* **Information given**
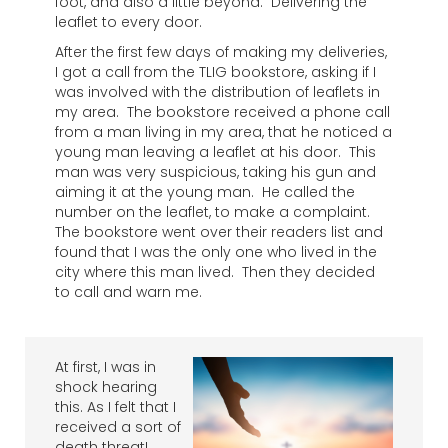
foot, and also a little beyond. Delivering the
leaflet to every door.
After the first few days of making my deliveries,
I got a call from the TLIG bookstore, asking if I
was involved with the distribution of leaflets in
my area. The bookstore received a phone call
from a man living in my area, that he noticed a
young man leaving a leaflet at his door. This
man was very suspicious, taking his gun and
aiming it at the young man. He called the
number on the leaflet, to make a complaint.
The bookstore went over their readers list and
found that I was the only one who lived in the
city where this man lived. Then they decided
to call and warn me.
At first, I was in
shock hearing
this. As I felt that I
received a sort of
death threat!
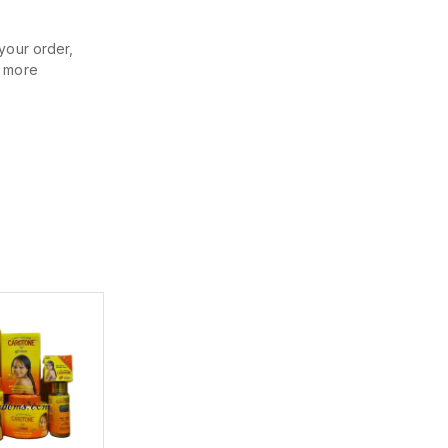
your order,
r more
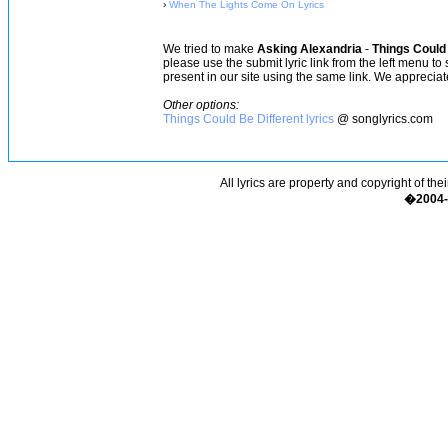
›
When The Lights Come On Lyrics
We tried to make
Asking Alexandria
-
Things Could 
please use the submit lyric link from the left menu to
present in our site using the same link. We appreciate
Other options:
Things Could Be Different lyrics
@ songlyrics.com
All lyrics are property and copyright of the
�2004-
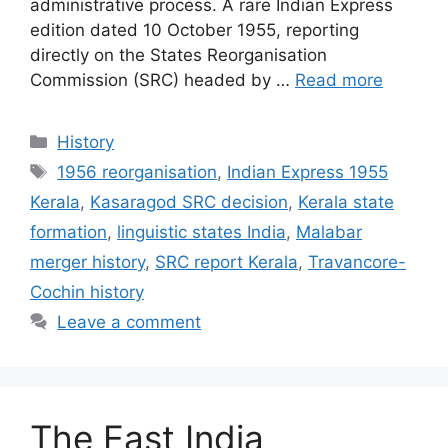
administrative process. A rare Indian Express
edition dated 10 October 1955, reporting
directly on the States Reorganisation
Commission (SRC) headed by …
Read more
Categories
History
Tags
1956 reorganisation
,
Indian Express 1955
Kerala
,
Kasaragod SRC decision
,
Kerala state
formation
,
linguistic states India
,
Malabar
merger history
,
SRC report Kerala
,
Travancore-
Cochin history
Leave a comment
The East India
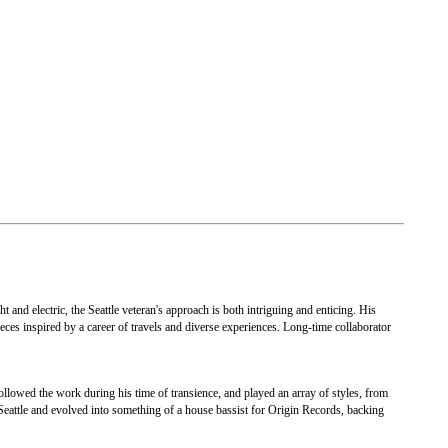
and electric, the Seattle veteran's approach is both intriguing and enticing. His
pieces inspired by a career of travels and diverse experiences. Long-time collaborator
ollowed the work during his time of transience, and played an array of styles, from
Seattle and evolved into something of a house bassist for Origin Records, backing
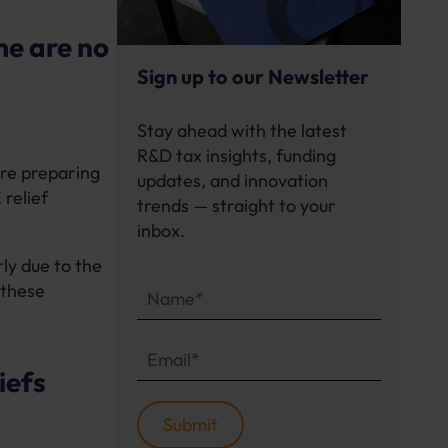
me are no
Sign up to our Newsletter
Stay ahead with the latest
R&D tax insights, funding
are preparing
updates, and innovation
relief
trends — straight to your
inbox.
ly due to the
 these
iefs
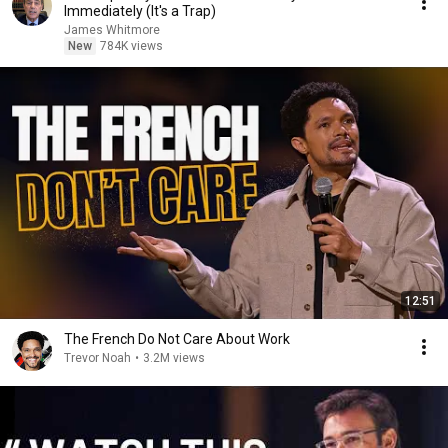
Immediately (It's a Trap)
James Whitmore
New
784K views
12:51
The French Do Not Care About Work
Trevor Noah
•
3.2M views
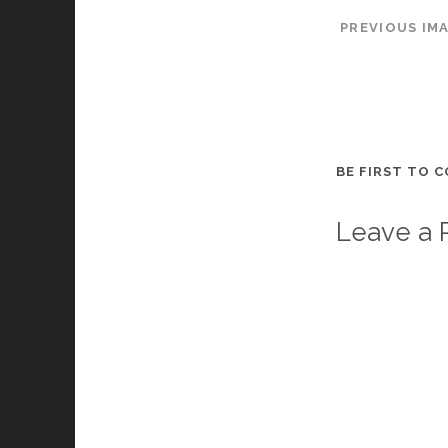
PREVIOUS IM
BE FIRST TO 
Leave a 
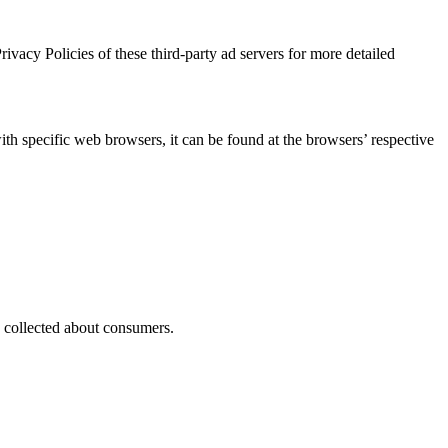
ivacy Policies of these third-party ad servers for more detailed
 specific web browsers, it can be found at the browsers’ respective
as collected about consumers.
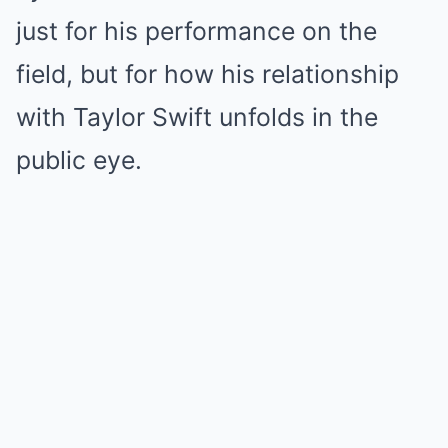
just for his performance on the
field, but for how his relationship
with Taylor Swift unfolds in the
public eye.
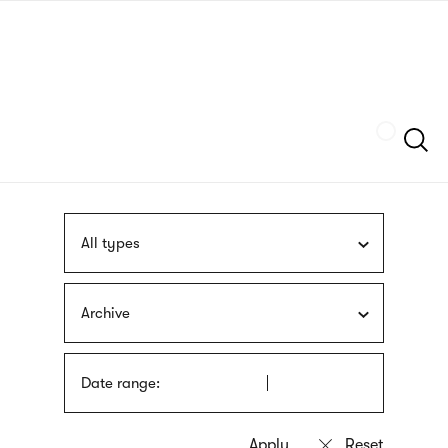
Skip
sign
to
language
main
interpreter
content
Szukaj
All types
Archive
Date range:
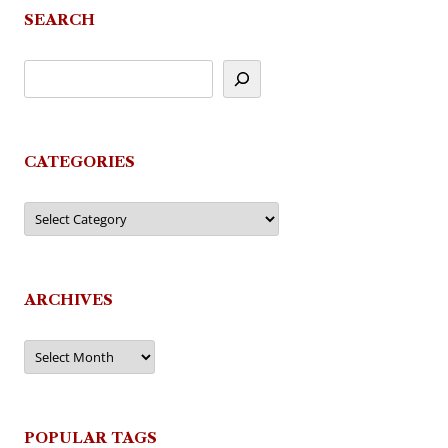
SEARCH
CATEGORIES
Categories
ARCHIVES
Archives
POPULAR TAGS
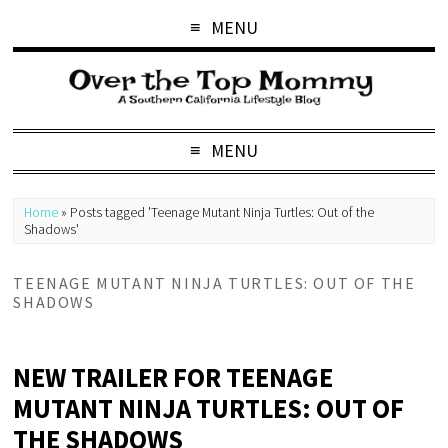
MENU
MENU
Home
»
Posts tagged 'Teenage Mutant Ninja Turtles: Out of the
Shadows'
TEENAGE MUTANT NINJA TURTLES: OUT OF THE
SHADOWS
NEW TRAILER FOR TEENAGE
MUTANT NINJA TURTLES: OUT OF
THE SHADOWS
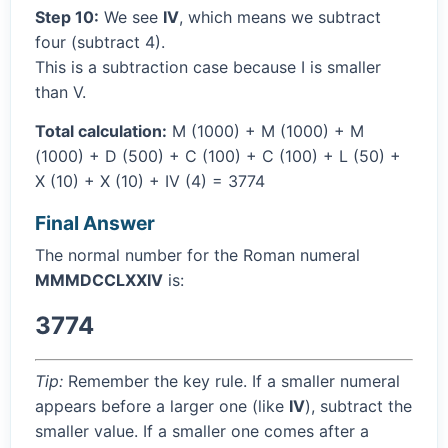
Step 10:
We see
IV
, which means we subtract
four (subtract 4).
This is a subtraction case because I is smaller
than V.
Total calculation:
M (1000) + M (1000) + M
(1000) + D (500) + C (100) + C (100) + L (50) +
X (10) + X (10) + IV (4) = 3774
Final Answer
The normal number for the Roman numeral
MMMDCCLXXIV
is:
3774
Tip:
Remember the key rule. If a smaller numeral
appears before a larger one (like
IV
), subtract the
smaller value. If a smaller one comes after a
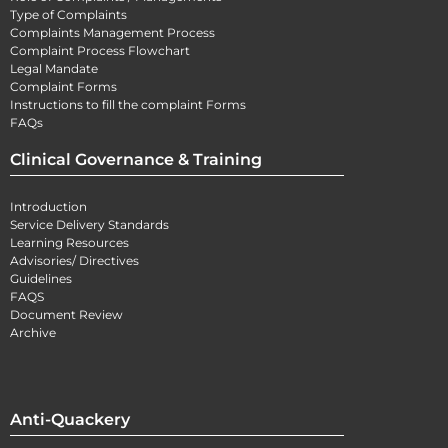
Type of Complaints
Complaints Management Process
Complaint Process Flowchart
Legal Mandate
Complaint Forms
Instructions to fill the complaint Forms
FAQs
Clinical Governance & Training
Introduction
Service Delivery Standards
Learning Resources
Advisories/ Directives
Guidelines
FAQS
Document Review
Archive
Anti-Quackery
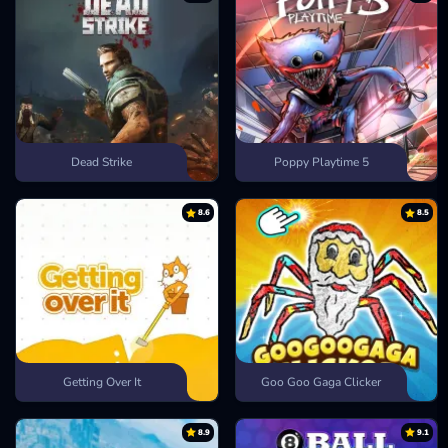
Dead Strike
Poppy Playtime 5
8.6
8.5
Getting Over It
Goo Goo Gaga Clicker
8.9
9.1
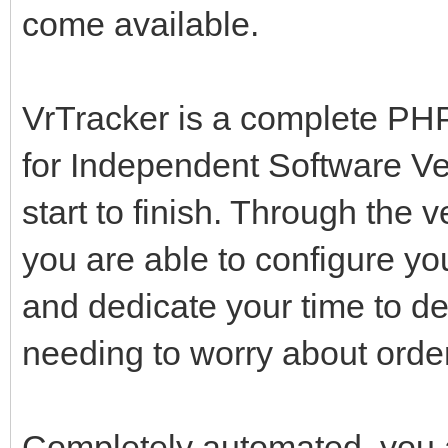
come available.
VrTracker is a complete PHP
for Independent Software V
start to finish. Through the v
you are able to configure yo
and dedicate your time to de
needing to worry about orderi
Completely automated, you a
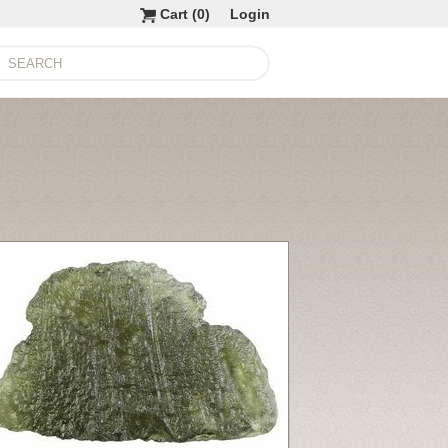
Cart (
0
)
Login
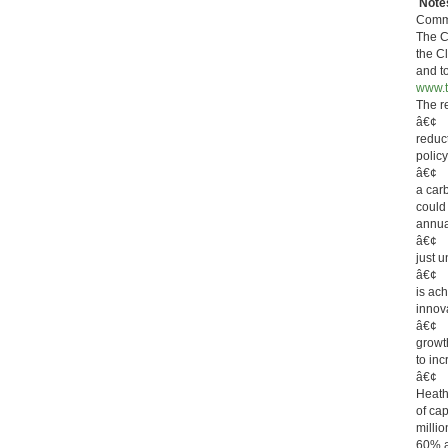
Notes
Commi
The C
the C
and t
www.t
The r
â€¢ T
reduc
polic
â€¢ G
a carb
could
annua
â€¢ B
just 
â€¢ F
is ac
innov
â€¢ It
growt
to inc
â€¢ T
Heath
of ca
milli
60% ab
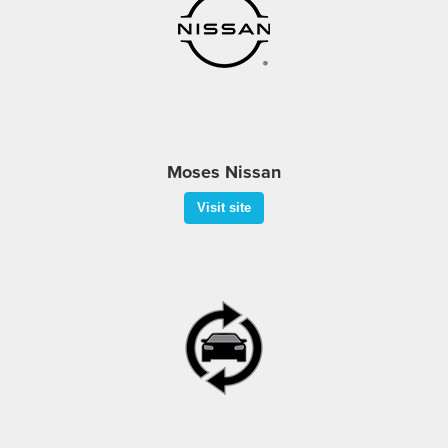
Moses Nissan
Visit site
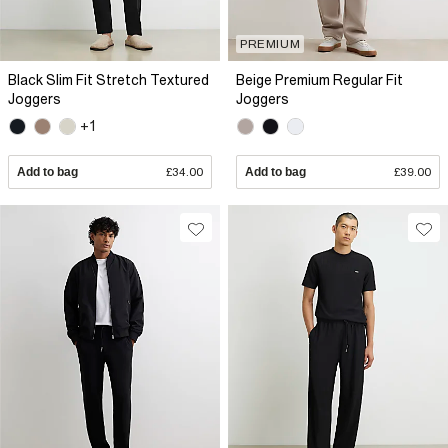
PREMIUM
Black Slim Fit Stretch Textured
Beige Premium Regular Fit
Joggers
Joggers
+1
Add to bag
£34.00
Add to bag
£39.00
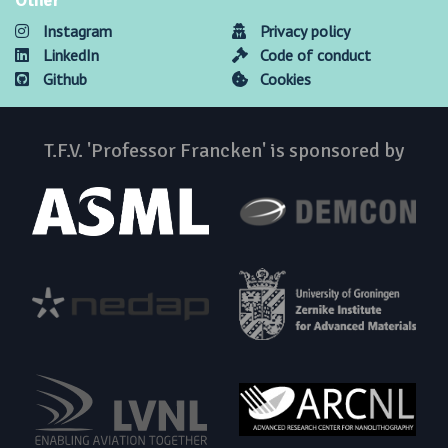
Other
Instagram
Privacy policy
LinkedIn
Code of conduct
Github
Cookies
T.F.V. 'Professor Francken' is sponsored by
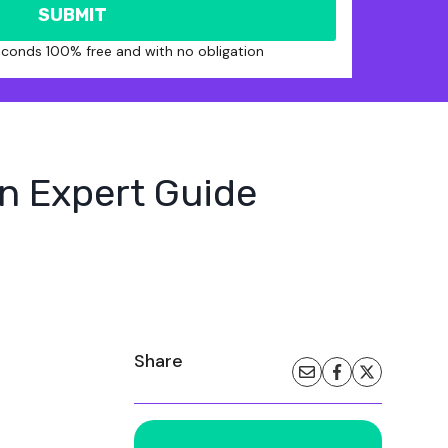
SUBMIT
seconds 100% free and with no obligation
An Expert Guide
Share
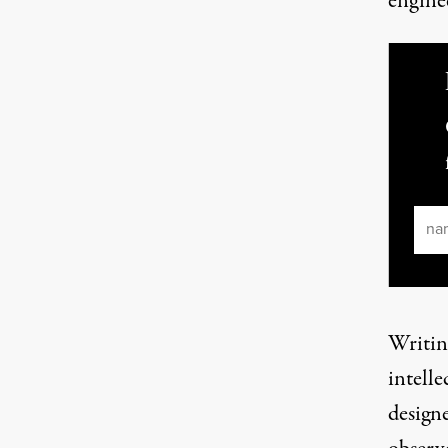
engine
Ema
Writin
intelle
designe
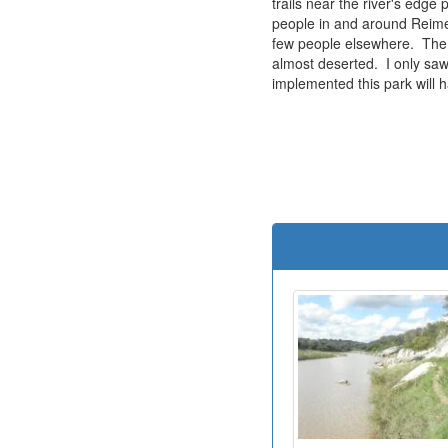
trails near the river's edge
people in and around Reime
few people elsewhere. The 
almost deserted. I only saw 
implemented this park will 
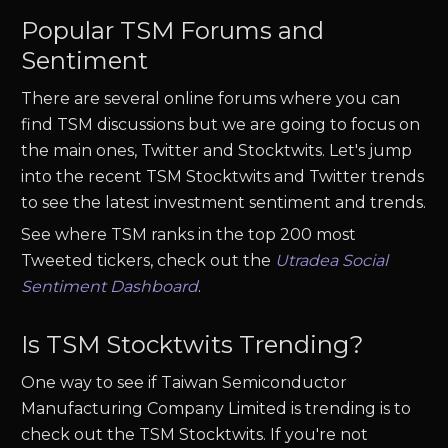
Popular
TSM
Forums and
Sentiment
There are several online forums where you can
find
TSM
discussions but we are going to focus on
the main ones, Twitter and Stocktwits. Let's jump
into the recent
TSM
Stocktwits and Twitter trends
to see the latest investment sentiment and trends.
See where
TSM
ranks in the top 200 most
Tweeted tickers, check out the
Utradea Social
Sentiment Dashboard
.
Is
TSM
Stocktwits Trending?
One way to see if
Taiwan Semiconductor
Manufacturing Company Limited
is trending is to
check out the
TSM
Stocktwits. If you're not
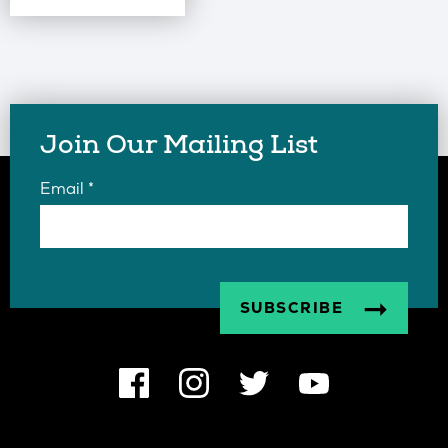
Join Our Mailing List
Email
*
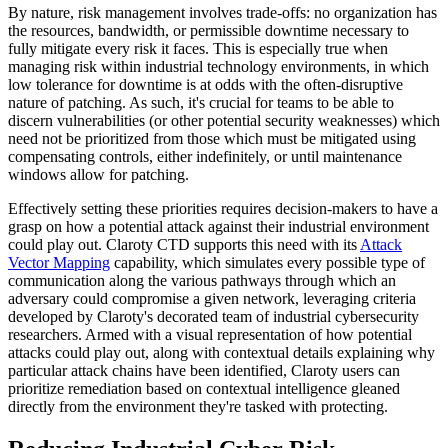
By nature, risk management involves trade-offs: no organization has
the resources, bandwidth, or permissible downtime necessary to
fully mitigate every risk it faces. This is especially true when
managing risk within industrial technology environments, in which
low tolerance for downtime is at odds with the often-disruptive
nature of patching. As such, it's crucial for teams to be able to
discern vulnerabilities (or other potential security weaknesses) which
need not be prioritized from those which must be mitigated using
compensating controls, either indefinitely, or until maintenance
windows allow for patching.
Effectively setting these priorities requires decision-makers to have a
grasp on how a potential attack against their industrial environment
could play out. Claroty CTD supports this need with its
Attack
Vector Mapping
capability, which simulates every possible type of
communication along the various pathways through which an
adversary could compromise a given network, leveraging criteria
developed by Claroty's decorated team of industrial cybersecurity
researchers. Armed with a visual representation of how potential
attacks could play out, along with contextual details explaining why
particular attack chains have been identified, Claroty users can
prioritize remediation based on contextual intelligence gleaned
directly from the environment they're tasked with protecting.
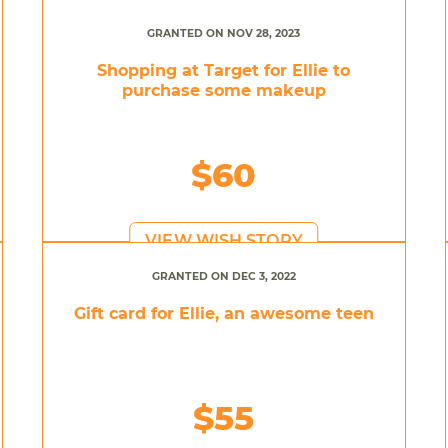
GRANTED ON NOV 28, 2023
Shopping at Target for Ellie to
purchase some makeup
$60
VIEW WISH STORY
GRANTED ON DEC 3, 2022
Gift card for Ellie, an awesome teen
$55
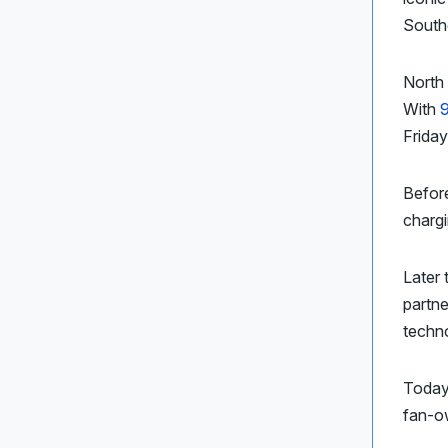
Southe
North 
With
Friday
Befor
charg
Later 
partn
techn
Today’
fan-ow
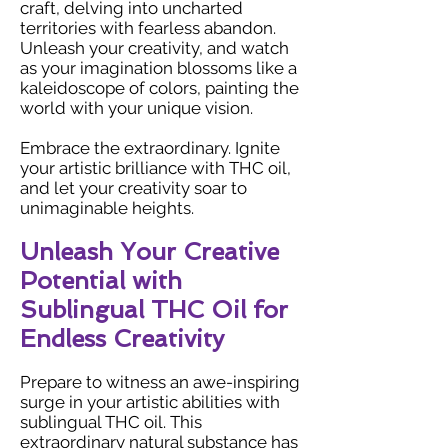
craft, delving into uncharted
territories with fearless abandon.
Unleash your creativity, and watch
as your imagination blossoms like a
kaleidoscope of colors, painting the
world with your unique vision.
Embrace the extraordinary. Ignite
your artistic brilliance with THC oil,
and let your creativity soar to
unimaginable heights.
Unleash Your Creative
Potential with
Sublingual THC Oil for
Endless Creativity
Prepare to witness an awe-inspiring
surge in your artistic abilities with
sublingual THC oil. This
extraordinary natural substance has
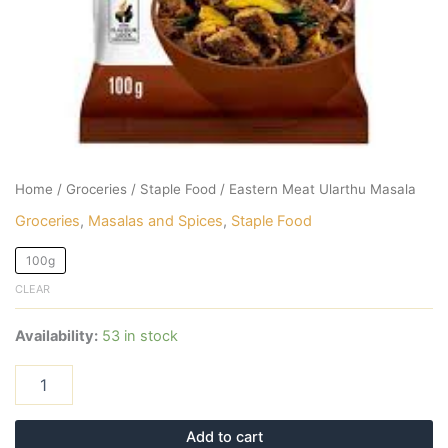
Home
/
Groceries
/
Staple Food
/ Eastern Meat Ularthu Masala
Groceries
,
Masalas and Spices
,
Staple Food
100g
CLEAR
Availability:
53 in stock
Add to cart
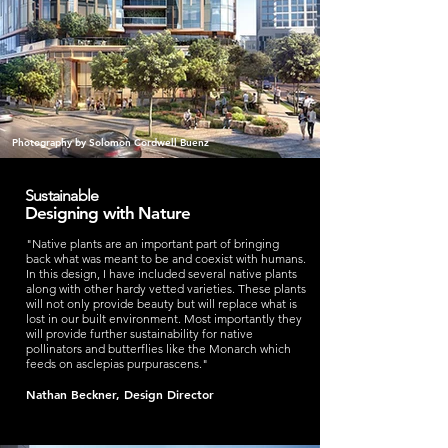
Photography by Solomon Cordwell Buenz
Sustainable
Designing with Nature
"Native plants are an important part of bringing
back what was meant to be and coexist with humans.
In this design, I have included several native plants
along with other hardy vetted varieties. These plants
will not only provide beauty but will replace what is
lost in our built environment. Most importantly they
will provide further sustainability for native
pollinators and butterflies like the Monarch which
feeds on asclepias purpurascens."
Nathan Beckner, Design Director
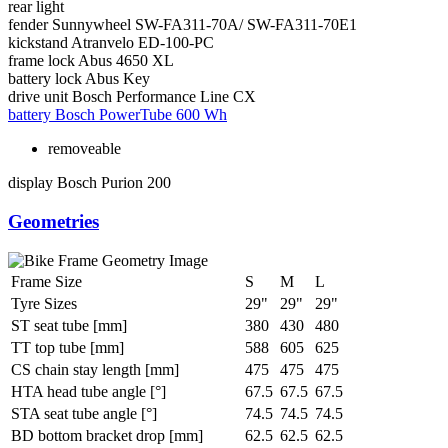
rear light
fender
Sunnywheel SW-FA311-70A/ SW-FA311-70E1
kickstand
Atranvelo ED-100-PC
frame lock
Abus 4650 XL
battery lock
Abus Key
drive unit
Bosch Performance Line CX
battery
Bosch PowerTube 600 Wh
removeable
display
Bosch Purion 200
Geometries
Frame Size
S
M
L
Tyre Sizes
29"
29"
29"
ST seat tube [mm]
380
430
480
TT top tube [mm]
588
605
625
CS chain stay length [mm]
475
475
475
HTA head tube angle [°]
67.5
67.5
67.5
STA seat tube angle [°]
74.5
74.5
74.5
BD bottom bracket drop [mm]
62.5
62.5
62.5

* **Prompt**
Make an exact copy of the lines above, beginning with the line with "Complaint Process Flowchart" and ending with the line with "managing risk within", and keep the pictures out of it.

* **Written reply**
Complaint Process Flowchart
Legal Mandate
Complaint Forms
Instructions to fill the complaint Forms
FAQs
Clinical Governance & Training
Introduction
Service Delivery Standards
Learning Resources
Advisories/ Directives
Guidelines
FAQS
Document Review
Archive
Anti-Quackery
Dead Strike
Poppy Playtime 5
8.6
8.5
Getting Over It
Goo Goo Gaga Clicker
8.9
9.1
come available.
VrTracker is a complete PHP
for Independent Software V
start to finish. Through the v
you are able to configure yo
and dedicate your time to de
needing to worry about orderi
Completely automated, you a
Cart (
0
)
Login
Notes
Commi
The C
the C
and t
www.t
The r
â€¢ T
reduc
polic
â€¢ G
a carb
could
annua
â€¢ B
just 
â€¢ F
is ac
innov
â€¢ It
growt
to inc
â€¢ T
Heath
of ca
milli
60% ab
Moses Nissan
Visit site
PREMIUM
Black Slim Fit Stretch Textured
Beige Premium Regular Fit
Joggers
Joggers
+1
Add to bag
£34.00
Add to bag
£39.00
Other
Instagram
Privacy policy
LinkedIn
Code of conduct
Github
Cookies
T.F.V. 'Professor Francken' is sponsored by
SUBMIT
seconds 100% free and with no obligation
An Expert Guide
Share
engine
Ema
Writin
intelle
designe
trails near the river's edge
people in and around Reime
few people elsewhere. The 
almost deserted. I only saw 
implemented this park will 
Popular
TSM
Forums and
Sentiment
There are several online forums where you can
find
TSM
discussions but we are going to focus on
the main ones, Twitter and Stocktwits. Let's jump
into the recent
TSM
Stocktwits and Twitter trends
to see the latest investment sentiment and trends.
See where
TSM
ranks in the top 200 most
Tweeted tickers, check out the
Utradea Social
Sentiment Dashboard
.
Is
TSM
Stocktwits Trending?
One way to see if
Taiwan Semiconductor
Manufacturing Company Limited
is trending is to
check out the
TSM
Stocktwits. If you're not
Join Our Mailing List
Email
*
By nature, risk management involves trade-offs: no organization has
the resources, bandwidth, or permissible downtime necessary to
fully mitigate every risk it faces. This is especially true when
managing risk within industrial technology environments, in which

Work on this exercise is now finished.